BPKAD Sintang Ikuti Rapat Persiapan Pembahasan APBD Tahun Anggaran 2026

Pemerintah Kabupaten Sintang mulai mematangkan proses penyusunan Anggaran Pendapatan dan Belanja Daerah (APBD) Tahun Anggaran 2026. Pada Jumat (21/11/2025), Badan Pengelola Keuangan dan Aset Daerah (BPKAD) Kabupaten Sintang menghadiri Rapat Persiapan Pembahasan APBD 2026 yang digelar di Ruang Rapat Sekretaris Daerah (Sekda) Kabupaten Sintang.
Rapat tersebut dipimpin langsung oleh Sekda Sintang dan dihadiri oleh sejumlah perwakilan perangkat daerah, termasuk para kepala bidang yang membidangi penganggaran, perencanaan, dan administrasi keuangan dari BPKAD. Pertemuan ini bertujuan menyelaraskan dokumen anggaran yang telah disusun masing-masing perangkat daerah dengan kerangka kebijakan fiskal daerah dan prioritas pembangunan tahun 2026.
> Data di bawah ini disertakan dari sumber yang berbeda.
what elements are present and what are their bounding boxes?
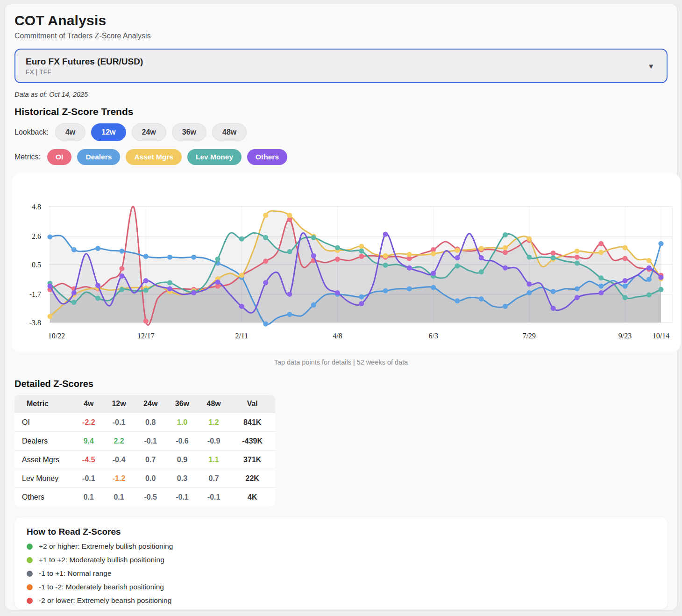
data-point-others[interactable] — [287, 292, 292, 297]
data-point-others[interactable] — [48, 284, 53, 289]
data-point-others[interactable] — [311, 253, 316, 258]
data-point-lev-money[interactable] — [167, 280, 172, 285]
data-point-others[interactable] — [383, 232, 388, 237]
data-point-lev-money[interactable] — [383, 263, 388, 268]
data-point-lev-money[interactable] — [646, 292, 652, 297]
data-point-dealers[interactable] — [431, 285, 436, 290]
data-point-others[interactable] — [526, 281, 532, 287]
data-point-asset-mgrs[interactable] — [455, 248, 460, 253]
data-point-asset-mgrs[interactable] — [431, 251, 436, 256]
metric-chip-asset-mgrs[interactable]: Asset Mgrs — [126, 149, 182, 165]
data-point-lev-money[interactable] — [119, 287, 124, 292]
data-point-oi[interactable] — [119, 266, 124, 271]
data-point-dealers[interactable] — [526, 290, 532, 295]
data-point-others[interactable] — [503, 265, 508, 271]
lookback-pill-24w[interactable]: 24w — [132, 123, 166, 141]
data-point-asset-mgrs[interactable] — [359, 244, 364, 249]
data-point-lev-money[interactable] — [503, 232, 508, 237]
data-point-dealers[interactable] — [551, 289, 556, 294]
data-point-oi[interactable] — [335, 257, 340, 262]
data-point-oi[interactable] — [359, 254, 364, 259]
data-point-others[interactable] — [623, 278, 628, 283]
data-point-dealers[interactable] — [659, 241, 664, 246]
data-point-dealers[interactable] — [359, 294, 364, 300]
data-point-lev-money[interactable] — [287, 249, 292, 254]
lookback-pill-36w[interactable]: 36w — [172, 123, 206, 141]
data-point-lev-money[interactable] — [311, 235, 316, 240]
data-point-dealers[interactable] — [479, 296, 484, 301]
data-point-asset-mgrs[interactable] — [503, 245, 508, 250]
data-point-lev-money[interactable] — [71, 300, 77, 305]
data-point-asset-mgrs[interactable] — [263, 213, 268, 218]
data-point-others[interactable] — [598, 290, 604, 295]
data-point-dealers[interactable] — [575, 286, 580, 291]
data-point-dealers[interactable] — [263, 321, 268, 326]
data-point-lev-money[interactable] — [143, 287, 149, 293]
lookback-pill-12w[interactable]: 12w — [91, 123, 126, 141]
data-point-dealers[interactable] — [48, 234, 53, 239]
data-point-asset-mgrs[interactable] — [48, 314, 53, 319]
data-point-dealers[interactable] — [143, 254, 149, 259]
data-point-dealers[interactable] — [383, 288, 388, 294]
data-point-lev-money[interactable] — [215, 257, 220, 262]
data-point-asset-mgrs[interactable] — [526, 236, 532, 242]
data-point-dealers[interactable] — [119, 249, 124, 254]
data-point-lev-money[interactable] — [526, 255, 532, 260]
data-point-lev-money[interactable] — [239, 236, 244, 242]
data-point-lev-money[interactable] — [359, 249, 364, 254]
data-point-others[interactable] — [659, 275, 664, 280]
data-point-others[interactable] — [479, 255, 484, 260]
data-point-dealers[interactable] — [311, 302, 316, 308]
data-point-asset-mgrs[interactable] — [623, 245, 628, 250]
data-point-lev-money[interactable] — [263, 235, 268, 240]
metric-chip-lev-money[interactable]: Lev Money — [187, 149, 242, 165]
lookback-pill-48w[interactable]: 48w — [212, 123, 247, 141]
data-point-asset-mgrs[interactable] — [479, 246, 484, 251]
data-point-lev-money[interactable] — [623, 295, 628, 300]
data-point-others[interactable] — [71, 290, 77, 295]
lookback-pill-4w[interactable]: 4w — [55, 123, 85, 141]
data-point-others[interactable] — [95, 283, 100, 288]
data-point-lev-money[interactable] — [659, 287, 664, 292]
data-point-lev-money[interactable] — [551, 255, 556, 260]
data-point-others[interactable] — [359, 301, 364, 306]
data-point-dealers[interactable] — [503, 304, 508, 309]
data-point-others[interactable] — [119, 273, 124, 279]
data-point-others[interactable] — [551, 306, 556, 311]
zscore-trend-chart[interactable]: 4.82.60.5-1.7-3.810/2212/172/114/86/37/2… — [12, 173, 681, 352]
data-point-lev-money[interactable] — [95, 296, 100, 301]
data-point-oi[interactable] — [503, 250, 508, 255]
data-point-dealers[interactable] — [646, 277, 652, 282]
data-point-asset-mgrs[interactable] — [575, 249, 580, 254]
data-point-others[interactable] — [167, 286, 172, 291]
data-point-dealers[interactable] — [167, 255, 172, 260]
data-point-others[interactable] — [191, 290, 196, 295]
data-point-oi[interactable] — [598, 241, 604, 246]
data-point-oi[interactable] — [143, 319, 149, 324]
data-point-others[interactable] — [646, 265, 652, 271]
data-point-lev-money[interactable] — [479, 269, 484, 274]
data-point-asset-mgrs[interactable] — [287, 213, 292, 218]
instrument-select[interactable]: Euro FX Futures (EUR/USD) FX | TFF ▼ — [14, 49, 668, 83]
data-point-lev-money[interactable] — [575, 261, 580, 266]
data-point-dealers[interactable] — [407, 286, 412, 291]
data-point-lev-money[interactable] — [598, 275, 604, 280]
data-point-others[interactable] — [455, 255, 460, 260]
data-point-asset-mgrs[interactable] — [239, 273, 244, 278]
data-point-dealers[interactable] — [455, 298, 460, 303]
data-point-dealers[interactable] — [191, 255, 196, 260]
data-point-asset-mgrs[interactable] — [646, 258, 652, 263]
data-point-others[interactable] — [143, 278, 149, 283]
data-point-oi[interactable] — [623, 256, 628, 261]
metric-chip-dealers[interactable]: Dealers — [77, 149, 120, 165]
data-point-oi[interactable] — [575, 255, 580, 260]
data-point-oi[interactable] — [551, 251, 556, 256]
data-point-asset-mgrs[interactable] — [407, 252, 412, 257]
data-point-lev-money[interactable] — [335, 245, 340, 250]
data-point-others[interactable] — [407, 265, 412, 271]
data-point-others[interactable] — [431, 271, 436, 276]
data-point-dealers[interactable] — [71, 247, 77, 252]
data-point-dealers[interactable] — [598, 284, 604, 289]
data-point-others[interactable] — [263, 280, 268, 285]
data-point-lev-money[interactable] — [455, 263, 460, 268]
Dalam rapat tersebut, BPKAD Sintang menyampaikan perkembangan penyusunan Rancangan APBD 2026, mulai dari konsolidasi KUA-PPAS, penajaman belanja prioritas, hingga penyesuaian terhadap kebijakan fiskal nasional dan kondisi ekonomi daerah.
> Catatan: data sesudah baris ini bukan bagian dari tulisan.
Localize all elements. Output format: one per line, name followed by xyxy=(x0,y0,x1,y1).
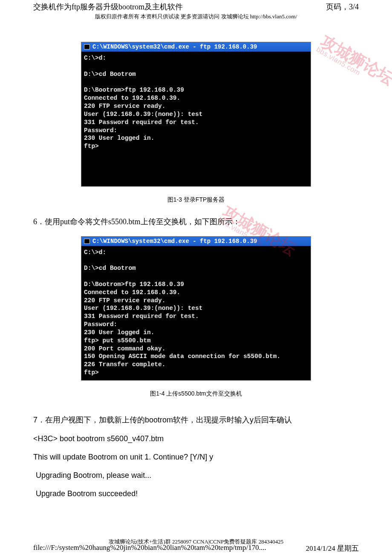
terminal-screenshot-1: C:\WINDOWS\system32\cmd.exe - ftp 192.16… xyxy=(81,42,311,187)
figure-caption-1-3: 图1-3 登录FTP服务器 xyxy=(33,196,359,204)
step-6: 6．使用put命令将文件s5500.btm上传至交换机，如下图所示： xyxy=(33,217,359,227)
h3c-command: <H3C> boot bootrom s5600_v407.btm xyxy=(33,434,359,443)
main-content: C:\WINDOWS\system32\cmd.exe - ftp 192.16… xyxy=(0,42,392,498)
terminal-title: C:\WINDOWS\system32\cmd.exe - ftp 192.16… xyxy=(92,238,257,245)
terminal-screenshot-2: C:\WINDOWS\system32\cmd.exe - ftp 192.16… xyxy=(81,236,311,381)
copyright-line: 版权归原作者所有 本资料只供试读 更多资源请访问 攻城狮论坛 http://bb… xyxy=(0,13,392,20)
footer-bar: file:///F:/system%20haung%20jin%20bian%2… xyxy=(33,543,359,553)
footer-file-path: file:///F:/system%20haung%20jin%20bian%2… xyxy=(33,543,266,553)
terminal-output: C:\>d: D:\>cd Bootrom D:\Bootrom>ftp 192… xyxy=(81,246,311,381)
upgrade-done-msg: Upgrade Bootrom succeeded! xyxy=(33,489,359,498)
page-header: 交换机作为ftp服务器升级bootrom及主机软件 页码，3/4 xyxy=(0,0,392,12)
step-7: 7．在用户视图下，加载新上传的bootrom软件，出现提示时输入y后回车确认 xyxy=(33,415,359,425)
terminal-title: C:\WINDOWS\system32\cmd.exe - ftp 192.16… xyxy=(92,43,257,50)
terminal-output: C:\>d: D:\>cd Bootrom D:\Bootrom>ftp 192… xyxy=(81,52,311,186)
terminal-titlebar: C:\WINDOWS\system32\cmd.exe - ftp 192.16… xyxy=(81,42,311,52)
terminal-titlebar: C:\WINDOWS\system32\cmd.exe - ftp 192.16… xyxy=(81,237,311,246)
page-number: 页码，3/4 xyxy=(326,2,359,12)
figure-caption-1-4: 图1-4 上传s5500.btm文件至交换机 xyxy=(33,390,359,398)
footer-date: 2014/1/24 星期五 xyxy=(306,543,359,553)
upgrade-wait-msg: Upgrading Bootrom, please wait... xyxy=(33,471,359,480)
confirm-prompt: This will update Bootrom on unit 1. Cont… xyxy=(33,453,359,462)
cmd-icon xyxy=(84,44,90,49)
doc-title: 交换机作为ftp服务器升级bootrom及主机软件 xyxy=(33,2,183,12)
cmd-icon xyxy=(84,239,90,244)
Perwakilan BPKAD menegaskan bahwa penyusunan APBD 2026 harus dilakukan dengan prinsip kehati-hatian dan berorientasi pada efektivitas penggunaan anggaran.
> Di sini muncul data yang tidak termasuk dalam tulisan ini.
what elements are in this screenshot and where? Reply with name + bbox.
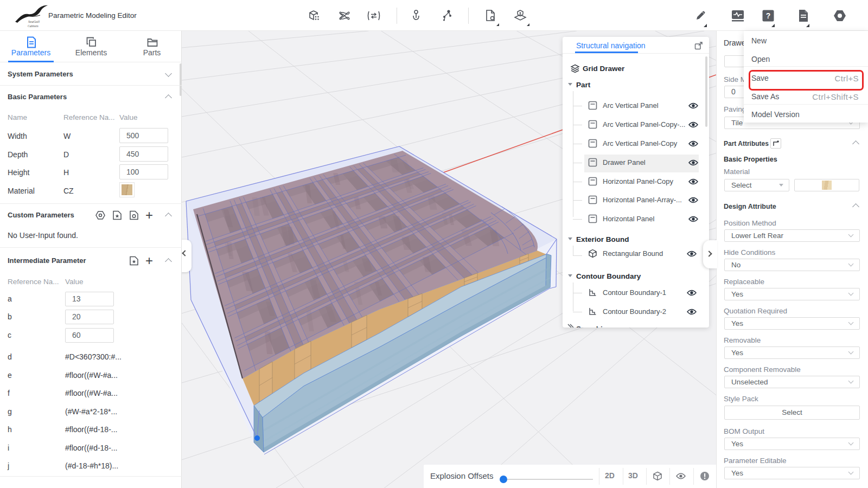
svg-text:SeaGull: SeaGull (28, 20, 40, 23)
svg-text:Cabinets: Cabinets (28, 24, 39, 28)
svg-text:?: ? (766, 11, 771, 20)
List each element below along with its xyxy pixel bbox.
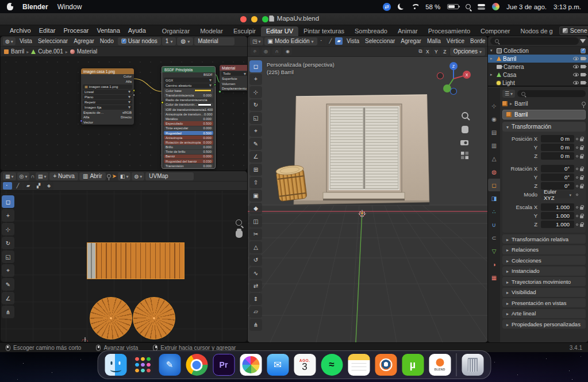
outliner-row[interactable]: ▸ Barril: [488, 55, 588, 63]
uv-island-barrel-side[interactable]: [87, 242, 185, 279]
zoom-window-button[interactable]: [262, 16, 268, 22]
viewport-canvas[interactable]: Personalizada (perspectiva) (225) Barril…: [248, 57, 487, 342]
dock-launchpad-icon[interactable]: [132, 354, 153, 376]
editor-type-button[interactable]: ◳: [250, 37, 263, 45]
dock-mail-icon[interactable]: ✉: [267, 354, 289, 376]
barrel-object[interactable]: [275, 164, 307, 202]
animate-decorator-icon[interactable]: [576, 176, 578, 179]
topbar-menu-item[interactable]: Ayuda: [124, 26, 150, 35]
value-field[interactable]: 0°: [541, 165, 574, 172]
uv-island-mode-button[interactable]: ▞: [34, 182, 43, 190]
disable-render-icon[interactable]: [581, 65, 586, 68]
node-property-row[interactable]: Espacio de…sRGB: [81, 110, 134, 115]
uv-island-gray-strip[interactable]: [87, 243, 96, 279]
focus-moon-icon[interactable]: [398, 3, 404, 10]
viewport-menu-item[interactable]: Vértice: [444, 37, 467, 45]
dock-utorrent-icon[interactable]: µ: [402, 354, 424, 376]
bsdf-property-row[interactable]: Metálico 0.000: [164, 117, 213, 121]
animate-decorator-icon[interactable]: [576, 223, 578, 226]
scene-selector[interactable]: Scene ×: [559, 26, 588, 35]
inset-faces-tool[interactable]: ▣: [249, 190, 262, 202]
value-field[interactable]: 0 m: [541, 152, 574, 160]
workspace-tab[interactable]: Procesamiento: [423, 26, 475, 36]
properties-panel-header[interactable]: Relaciones: [502, 245, 586, 254]
rotate-tool[interactable]: ↻: [249, 99, 262, 111]
bsdf-property-row[interactable]: Especulado 0.500: [164, 121, 213, 125]
viewport-nav-icons[interactable]: [460, 113, 470, 159]
value-field[interactable]: 0 m: [541, 144, 574, 151]
snap-magnet-icon[interactable]: ∩: [30, 173, 34, 179]
workspace-tab[interactable]: Editar UV: [261, 26, 298, 36]
tab-render[interactable]: ◉: [488, 113, 500, 125]
dock-chrome-icon[interactable]: [186, 354, 207, 376]
color-swatch[interactable]: [194, 89, 212, 92]
lock-icon[interactable]: [580, 168, 583, 171]
pivot-point-icon[interactable]: ◎: [262, 48, 270, 55]
bsdf-property-row[interactable]: Anisotropía 0.000: [164, 136, 213, 140]
animate-decorator-icon[interactable]: [576, 168, 578, 170]
node-enum-row[interactable]: Repetir: [83, 100, 132, 105]
dock-photos-icon[interactable]: [240, 354, 262, 376]
window-shutters[interactable]: [323, 104, 405, 200]
workspace-tab[interactable]: Pintar texturas: [298, 26, 349, 36]
node-canvas[interactable]: imagen casa 1.png ColorAlfa ▦imagen casa…: [1, 57, 247, 171]
uv-sticky-select-button[interactable]: ◈: [44, 182, 53, 190]
hide-eye-icon[interactable]: [573, 73, 579, 76]
uv-edge-mode-button[interactable]: ╱: [13, 182, 22, 190]
uv-rotate-tool[interactable]: ↻: [2, 237, 14, 249]
tab-tool[interactable]: ⊹: [488, 99, 500, 112]
apple-menu-icon[interactable]: [7, 3, 13, 10]
expand-arrow-icon[interactable]: ▸: [490, 56, 495, 61]
vertex-select-mode-button[interactable]: ⠂: [318, 37, 326, 45]
value-field[interactable]: 1.000: [541, 203, 574, 211]
bsdf-enum-row[interactable]: Camino aleatorio: [164, 83, 213, 88]
bsdf-property-row[interactable]: Transmisión 0.000: [164, 164, 213, 168]
properties-panel-header[interactable]: Presentación en vistas: [502, 298, 586, 307]
minimize-window-button[interactable]: [251, 16, 258, 22]
output-input-socket[interactable]: Volumen: [220, 81, 247, 86]
bsdf-property-row[interactable]: Color de translumin…: [164, 103, 213, 107]
uv-annotate-tool[interactable]: ✎: [2, 278, 14, 291]
bsdf-property-row[interactable]: Tinte especular 0.000: [164, 126, 213, 130]
topbar-menu-item[interactable]: Archivo: [6, 26, 35, 35]
workspace-tab[interactable]: Componer: [475, 26, 515, 36]
material-name-field[interactable]: Material: [194, 37, 235, 45]
expand-arrow-icon[interactable]: ▸: [490, 72, 495, 77]
workspace-tab[interactable]: Organizar: [157, 26, 195, 36]
user-switcher-icon[interactable]: [492, 3, 499, 10]
bsdf-property-row[interactable]: IOR de transluminiscencia 1.400: [164, 107, 213, 111]
lock-icon[interactable]: [580, 224, 583, 227]
mirror-axis-button[interactable]: X: [424, 48, 432, 56]
dock-notes-icon[interactable]: [348, 354, 370, 376]
bsdf-output-socket[interactable]: BSDF: [162, 72, 215, 77]
node-title[interactable]: BSDF Principista: [162, 67, 215, 72]
app-menu[interactable]: Blender: [22, 3, 48, 11]
viewport-menu-item[interactable]: Agregar: [398, 37, 424, 45]
rip-region-tool[interactable]: ⋔: [249, 319, 262, 331]
node-input-socket[interactable]: Vector: [81, 120, 134, 125]
shrink-fatten-tool[interactable]: ⇕: [249, 293, 262, 305]
tab-object-data[interactable]: ▽: [488, 245, 500, 257]
value-field[interactable]: 1.000: [541, 221, 574, 228]
extrude-region-tool[interactable]: ⇧: [249, 177, 262, 189]
tab-texture[interactable]: ▦: [488, 271, 500, 284]
tab-scene[interactable]: △: [488, 152, 500, 165]
control-center-icon[interactable]: [478, 4, 485, 10]
viewport-menu-item[interactable]: Borde: [467, 37, 485, 45]
pivot-point-button[interactable]: ◎: [17, 172, 30, 180]
dock-blend-file-icon[interactable]: BLEND: [429, 354, 451, 376]
hide-eye-icon[interactable]: [573, 65, 579, 68]
transform-tool[interactable]: ⌖: [249, 125, 262, 137]
navigation-gizmo[interactable]: Z X: [437, 62, 471, 95]
disable-render-icon[interactable]: [581, 81, 586, 84]
uv-2d-cursor[interactable]: [82, 339, 88, 342]
node-output-socket[interactable]: Alfa: [81, 79, 134, 83]
disable-render-icon[interactable]: [581, 73, 586, 76]
lock-icon[interactable]: [580, 147, 583, 150]
hide-eye-icon[interactable]: [573, 81, 579, 84]
lock-icon[interactable]: [580, 215, 583, 218]
workspace-tab[interactable]: Sombreado: [349, 26, 393, 36]
use-nodes-checkbox[interactable]: Usar nodos: [118, 37, 161, 45]
smooth-tool[interactable]: ∿: [249, 267, 262, 279]
bsdf-property-row[interactable]: Transluminiscencia 0.000: [164, 93, 213, 97]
“APBD tahun 2026 harus disusun secara realistis, efisien, dan fokus pada program prioritas yang berdampak langsung bagi masyarakat. Kami memastikan seluruh proses penganggaran mengikuti regulasi terbaru serta mempertimbangkan kemampuan keuangan daerah,” ujar perwakilan BPKAD dalam sesi pemaparan.
Beberapa isu strategis yang menjadi perhatian dalam rapat ini antara lain peningkatan kualitas belanja publik, efisiensi belanja operasional, penguatan pembiayaan untuk sektor pendidikan, kesehatan, infrastruktur dasar, serta penguatan ekonomi masyarakat. Selain itu, rapat juga membahas pemetaan potensi pendapatan daerah dan optimalisasi sumber-sumber penerimaan tahun 2026.
Sekda Sintang menekankan pentingnya koordinasi lintas perangkat daerah dalam tahap finalisasi dokumen anggaran. Menurutnya, sinergi yang kuat dapat mencegah terjadinya duplikasi program, perencanaan yang tidak tepat sasaran, maupun belanja yang tidak efektif.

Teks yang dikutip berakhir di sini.